VeriSign moves closer to IPv6
Upgrades to Internet's DNS root servers include enabling IPv6
- By William Jackson
- Feb 12, 2008
VeriSign Inc., which operates two of the Internet's 13 Domain Name System root servers, has upgraded the servers to enable them to handle native IPv6 traffic.
The enhancements, which also include plans for a DNS Security Extension (DNSSEC) testbed later this year and an updated root zone provisioning system, were announced Feb. 11 at meetings of the Internet Corporation for Assigned Names and Numbers in India.
VeriSign Chief Technology Officer Ken Silva called the enhancements 'the next logical step in improving the availability efficiency and reliability of the core Internet infrastructure. With the continuing explosion of consumer-driven services, such as Internet-enabled wireless devices and the advanced applications they use, the need to expand, secure and clear the delivery mechanism for those services is paramount.'
VeriSign operates the 'A' and 'J' root servers, two of 13 top-level DNS servers that enable Internet traffic worldwide. DNS translates domain names such as e-mail addresses or URLs in a Web browser into corresponding numerical IP addresses. Although most Internet traffic does not pass through the root servers, they are the authoritative source of information for DNS components throughout the Internet that redirect requests to the appropriate top-level domain name servers.
As Internet service has become more widespread, mobile and functionally complex, much of the world is beginning a shift toward Internet Protocol version 6, the next generation of Internet Protocols. Version 6 is a major rewrite of the protocols that govern how devices communicate over IP networks that promises improved security and greater ease of use for rapidly developing applications, as well as an expanded address space. IPv6 expands address length from 32 to 128 bits, providing nearly unlimited IP addresses to handle the proliferation of Internet-connected devices. In the United States, the Office of Management and Budget has mandated that executive branch agencies enable their core networks to handle IPv6 by June 30.

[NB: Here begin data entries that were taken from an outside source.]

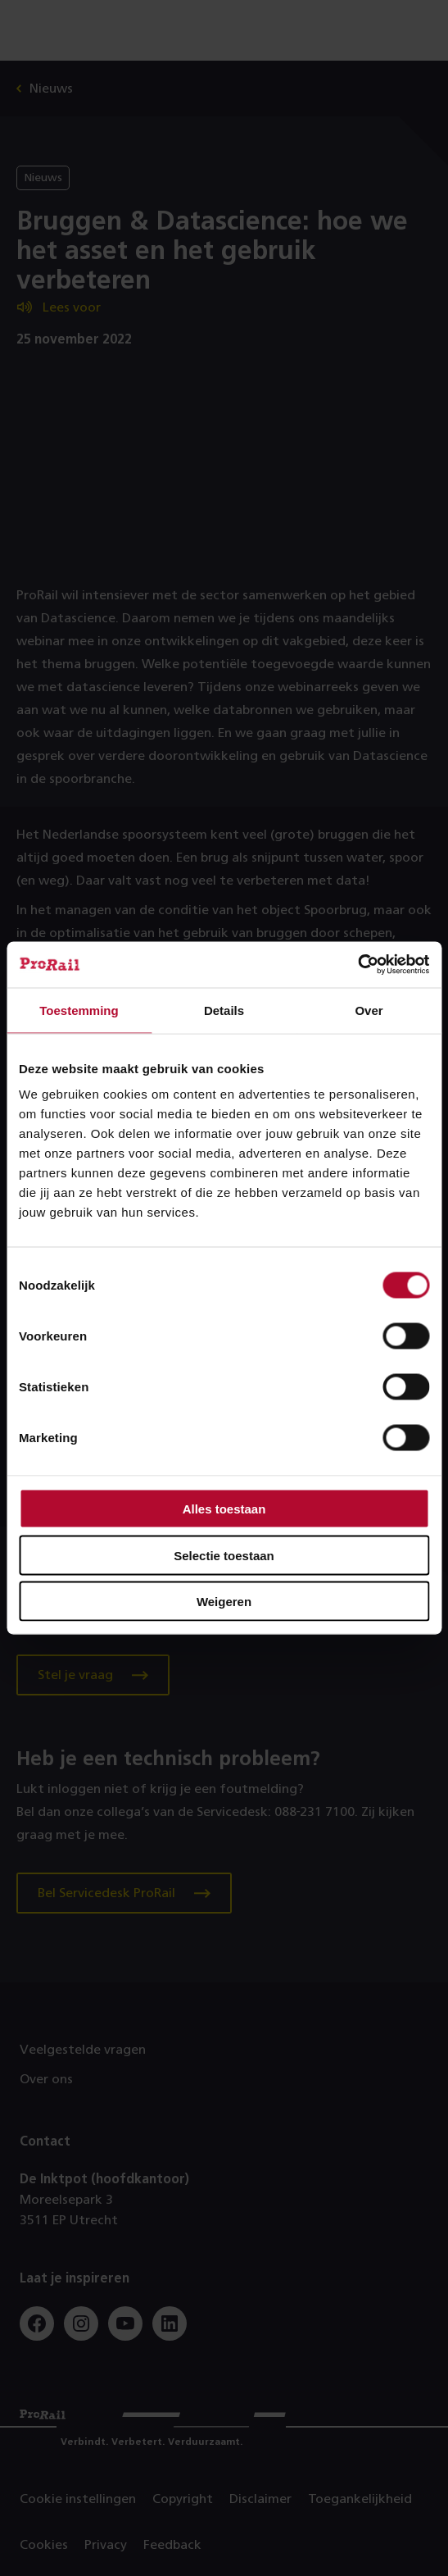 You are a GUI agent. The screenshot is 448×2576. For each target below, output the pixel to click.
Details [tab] (224, 1010)
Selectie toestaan (224, 1555)
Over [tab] (368, 1010)
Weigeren (224, 1602)
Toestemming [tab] (78, 1010)
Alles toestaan (224, 1509)
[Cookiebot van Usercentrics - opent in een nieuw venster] (357, 965) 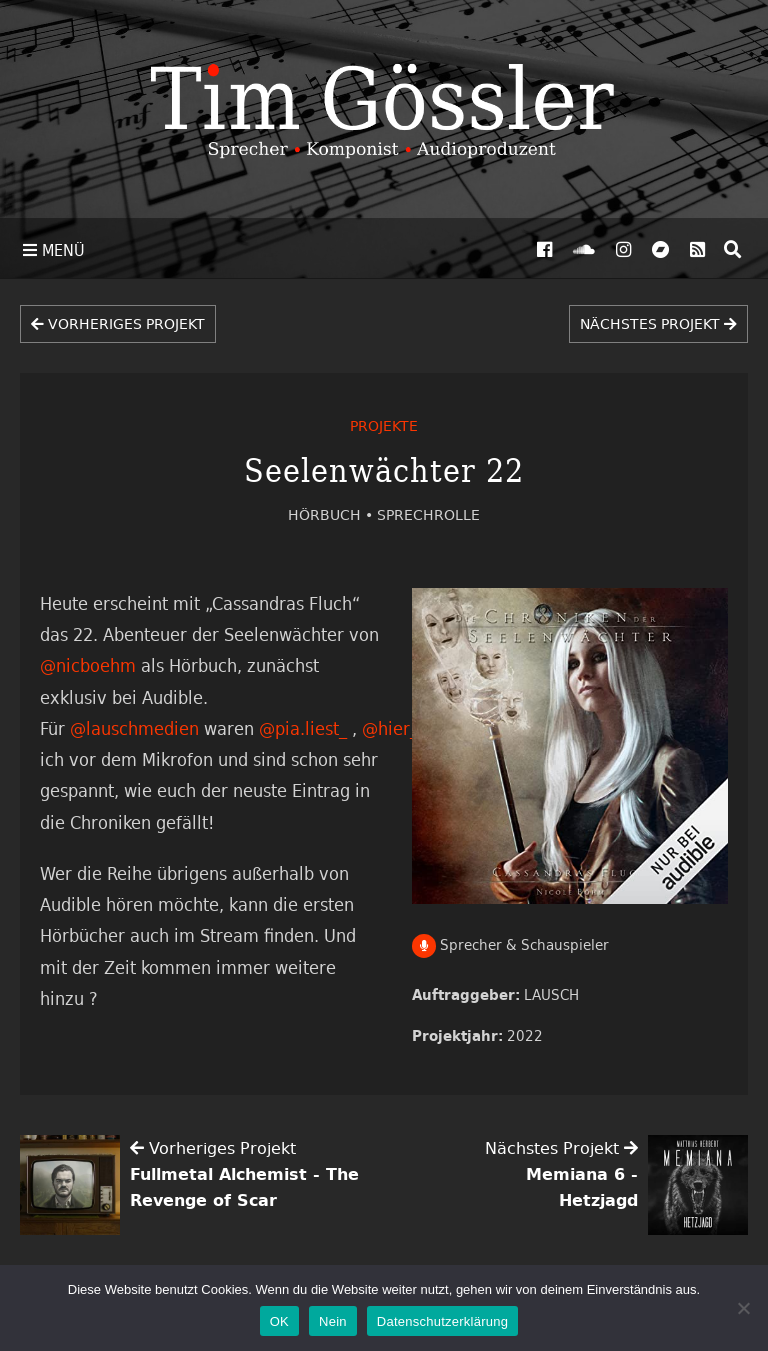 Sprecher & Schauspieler (511, 944)
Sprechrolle (428, 514)
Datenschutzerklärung (442, 1321)
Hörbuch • (332, 514)
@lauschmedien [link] (134, 728)
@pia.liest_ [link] (303, 728)
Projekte (384, 425)
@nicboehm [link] (88, 665)
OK (279, 1321)
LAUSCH (551, 994)
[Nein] (743, 1308)
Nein (333, 1321)
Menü (54, 250) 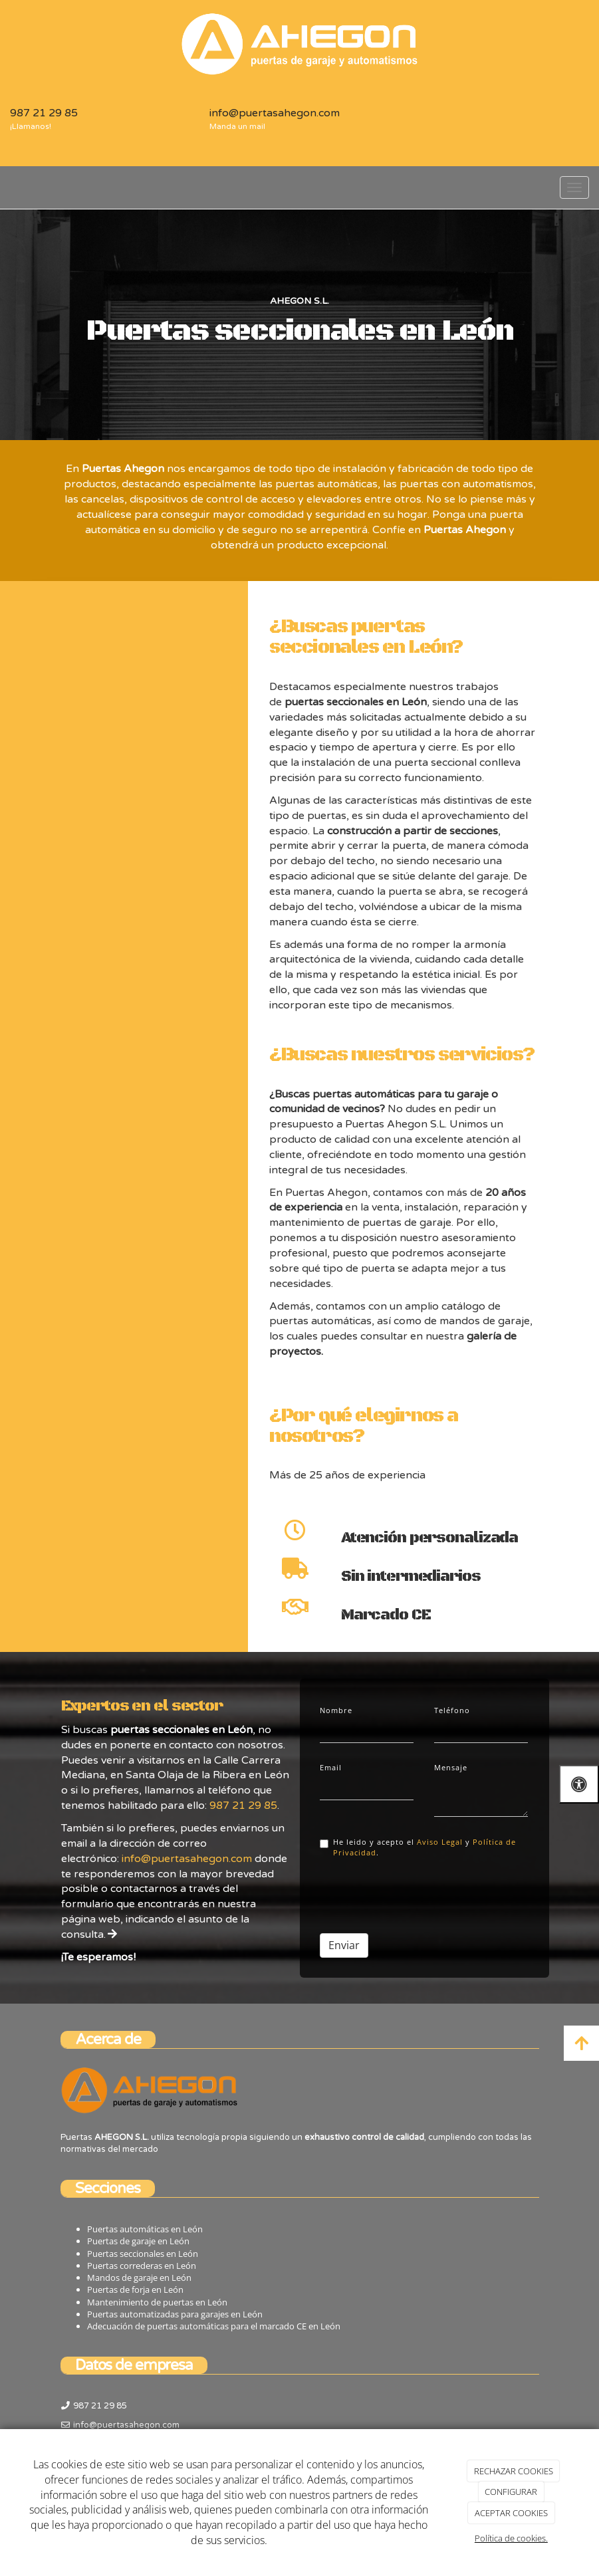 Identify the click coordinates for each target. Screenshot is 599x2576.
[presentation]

Enabling IPv6 on the 'A' and 'J' servers will increase the usability of the new protocols by giving the traffic grater access to DNS, which had been restricted to IPv4. VeriSign has connectivity with a number of large IPv6 networks, and with IPv6-enabled to process native packets, no translation is required in the root servers operated by the company.
'Previously, the root servers were only available in IPv4 network space,' a spokesperson for VeriSign said. 'DNS queries to the root servers that originated from an IPv6 network required an extra step in the process to reach the root servers. Enabling the root servers to operate within the IPv6 network eliminates this additional translation step.'
The vast majority of Internet traffic continues to be IPv4, but support of IPv6 is necessary to enable continued global adoption of the new protocols. The U.S. government's adoption of IPv6 has been one driver in the move to enable the new protocols, but demand for the functionality is coming from both the private and public sectors from many parts of the globe, VeriSign said.
Other enhancements to the root servers include deployment of a new automated root zone provisioning system for operational testing. This effort is being coordinated with the Internet Assigned Names Authority, the entity that oversees global IP address allocation, DNS root zone management, and other Internet protocol assignments. After the completion of IANA testing, this system will provide an easier interface for top level domain registry operators to submit changes to update to the root zone. This new system is expected to increase the overall efficiency, accuracy and speed of changes by automating current time-consuming and cumbersome manual processes.
VeriSign also plans to launch a DNSSEC testbed this spring. DNSSEC is a set of extensions developed by the Internet Engineering Task Force to authenticate the origin of DNS data and verify its integrity while moving across the Internet. DNSSEC is intended to help combat compromised data in name servers that can be used to launch attacks against users, enterprises and the Internet core itself. As the publisher of the DNS root zone, VeriSign expects that DNSSEC can strengthen the chain of trust for top level domain registry operators who use the extensions in their domains and registrars who provide DNSSEC services for their customers.
William Jackson is a Maryland-based freelance writer.